To do this accurately you’ll need a huge index of jobs; step forward Indeed.com – a site whose business model revolves around aggregating jobs from employers and other job boards with circa 3 million listings in the United States alone.

Therefore if we want to see the numbers of times a phrase is used in a job ad, it’s simply a matter of running a job search, use the ‘With the exact phrase’ field of the Indeed advanced search and checking the number of results returned for that phrase.
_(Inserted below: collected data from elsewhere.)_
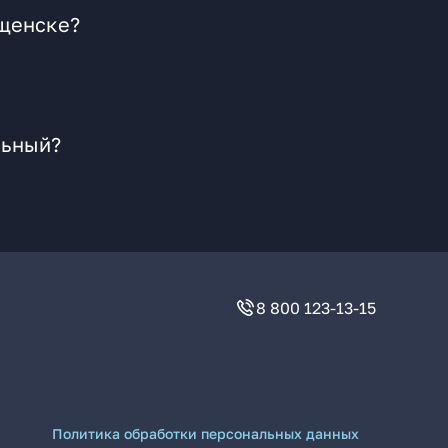
ещенске?
льный?
8 800 123-13-15
Политика обработки персональных данных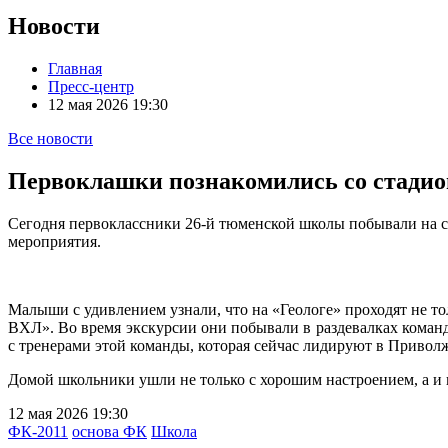
Новости
Главная
Пресс-центр
12 мая 2026 19:30
Все новости
Первоклашки познакомились со стади
Сегодня первоклассники 26-й тюменской школы побывали на ст
мероприятия.
Малыши с удивлением узнали, что на «Геологе» проходят не т
ВХЛ». Во время экскурсии они побывали в раздевалках команд
с тренерами этой команды, которая сейчас лидируют в Прив
Домой школьники ушли не только с хорошим настроением, а и
12 мая 2026 19:30
ФК-2011
основа ФК
Школа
As a practical example let’s take a computer security specialist who is deciding whether to optimise primarily as an IT Security or Information Security specialist.

Exact text matches Indeed.com (USA) 16th October 2012

Keyword Jobs returned
it security 5,113
information security 11,582

From this we can see that there are roughly double the number of jobs referencing ‘information security’.

Or let’s say an SEO type that wanted to appear prominently in recruiters’ searches (and what SEO would turn down the challenge?);

Exact text matches Indeed.com (USA) 16th October 2012

Keyword Jobs returned
seo 7,999
search engine optimization 2,659
natural search 218
organic search 365

Here we can see that SEO is by far the most popular term referenced in job ads and therefore it is the most suitable synonym to optimise for.

Obviously it is important to use the description most appropriate for your skill-set, if you really do know more about IT Security than Information Security you should optimise for that. But where there are straightforward synonyms like SEO and Search Engine Optimiztion, while you should use all of them somewhere in your C.V. and profile, you can make yourself ‘more visible’ just by concentrating on the most popular phrases.

Optimise your CV (resume) and LinkedIn profile with the search terms used by recruiters and hiring managers.